Suppose there are several images of an object taken with some different parameters. In that case, it can be the angle of rotation, lighting, or something else; the task of AI systems is to reconstruct a three-dimensional scene, a model of the object taken. It is the kind of task we do every day. For example, we look somewhere and estimate the distance to things and their shape and notice protruding parts. It is what our brain does in the background.

Modern computer vision algorithms are fast enough to obtain three-dimensional data from images, even from two cameras, fractions of a second. In this case, we can talk about real-time stereo imaging algorithms. Such a robot equipped with a camera or cameras can route itself in real-time in some unknown space and build a model of this space and send it to a human.

The practical application of such systems seems obvious.

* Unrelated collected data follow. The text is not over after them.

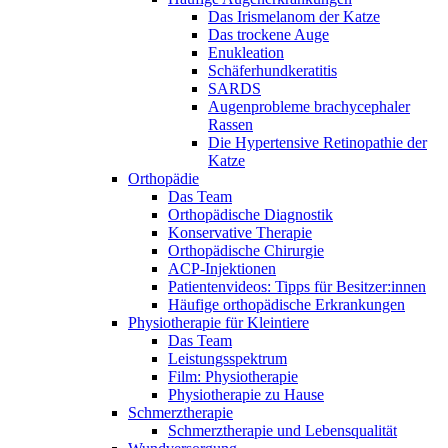
Das Irismelanom der Katze
Das trockene Auge
Enukleation
Schäferhundkeratitis
SARDS
Augenprobleme brachycephaler
Rassen
Die Hypertensive Retinopathie der
Katze
Orthopädie
Das Team
Orthopädische Diagnostik
Konservative Therapie
Orthopädische Chirurgie
ACP-Injektionen
Patientenvideos: Tipps für Besitzer:innen
Häufige orthopädische Erkrankungen
Physiotherapie für Kleintiere
Das Team
Leistungsspektrum
Film: Physiotherapie
Physiotherapie zu Hause
Schmerztherapie
Schmerztherapie und Lebensqualität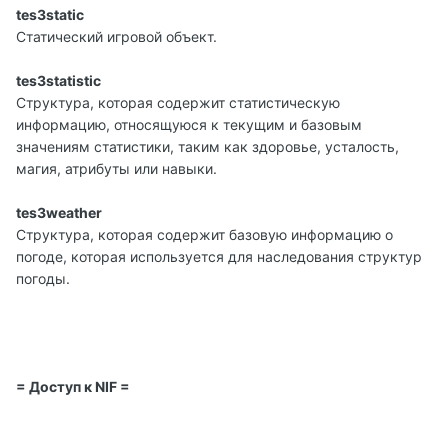
tes3static
Статический игровой объект.
tes3statistic
Структура, которая содержит статистическую
информацию, относящуюся к текущим и базовым
значениям статистики, таким как здоровье, усталость,
магия, атрибуты или навыки.
tes3weather
Структура, которая содержит базовую информацию о
погоде, которая используется для наследования структур
погоды.
= Доступ к NIF =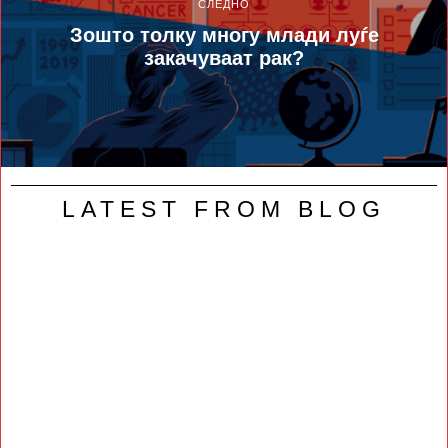
СЛЕДНО
Зошто толку многу млади луѓе
закачуваат рак?
LATEST FROM BLOG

Suppose this robot is a bathyscaphe, a quadcopter, a wheeled platform, or a walking apparatus. In that case, it can be sent to a hard-to-reach place, such as a radiation-contaminated area, even the Moon or the ocean floor, and it will build a model of the environment and find its way without human intervention.

Doctors also use computer eyes to analyze medical images, entomologists to identify different types of arthropods, and even chemists use computer vision to record the results of experiments.

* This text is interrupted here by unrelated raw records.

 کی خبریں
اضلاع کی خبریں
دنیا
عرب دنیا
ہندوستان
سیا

For example, dentists can use a special camera to take pictures of chipped teeth from different sides and build a three-dimensional model of the chipped tooth. The patient can then see a model of this breakage and a model of the natural tooth on the monitor. The program can combine them, a special algorithm subtracts the volumes, and a three-dimensional model is produced for fabrication. This model can be printed as a file, the machine makes the missing part of the tooth, and it fits perfectly into its intended location.

There is also an example of a diagnostic application. If a doctor has MRI slices of the brain or other organs, a three-dimensional picture can be obtained from them, which will make it clear what the volume of a particular process in the patient's organs is and how widespread it is.

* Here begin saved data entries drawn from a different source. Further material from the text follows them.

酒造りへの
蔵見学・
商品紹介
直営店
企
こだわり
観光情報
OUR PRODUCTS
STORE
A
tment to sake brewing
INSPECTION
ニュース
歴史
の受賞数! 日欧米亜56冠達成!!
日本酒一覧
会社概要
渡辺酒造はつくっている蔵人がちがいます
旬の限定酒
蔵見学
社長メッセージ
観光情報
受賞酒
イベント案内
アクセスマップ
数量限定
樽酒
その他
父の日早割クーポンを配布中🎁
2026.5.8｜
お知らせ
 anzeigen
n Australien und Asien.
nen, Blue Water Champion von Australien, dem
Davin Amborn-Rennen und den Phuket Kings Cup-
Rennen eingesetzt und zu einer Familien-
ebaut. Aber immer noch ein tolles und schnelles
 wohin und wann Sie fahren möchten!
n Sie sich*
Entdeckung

At the moment, three-dimensional reconstruction technologies are often used for navigation and cartography. There are autonomous modules, including cars, equipped with many sensors, including radars, lidars, sonars, and cameras. The task of all these devices is to get a complete picture of what is around the car. With their help, the vehicle can perform parking and automatic movement along the lines of the markings. These technologies are already being implemented and used either in automated driving or autonomous driving (in driverless cars). If you go higher up in the air, their computer vision systems solve the problems of aerospace mapping. On similar principles, using images in the visible, infrared, and ultraviolet ranges, computer vision systems capture the earth's topography, over which satellites fly.

High-precision non-destructive scanning has been found in cinematography, computer animation, and medical applications. Creating models of the most realistic objects - faces of people, animals, etc. - is almost impossible without fast reconstruction technologies. Tools of high-precision transfer of natural things into virtual scenes are based on algorithms with structured illumination.

Some companies specialize in technologies for cinematography and animation. Their solutions allow a projector and a high-resolution camera to scan human faces. The resulting models will enable the creation of realistic characters for animation and replace real actors in cinema. Other companies specialize in creating interactive holograms of macroscopic objects (neighborhoods, power plants, business centers) - they also have to resort to computer vision to take the dimensions of existing things.


Thus, robots these days are more "human" than ever before. Some predict that robots will be able to sense everything around them very soon. But machines still have a very long way to go. As a result, it should improve their "behavioral autonomy," making it easier for robots to interact with humans and solve everyday tasks and conflicts that arise in the process.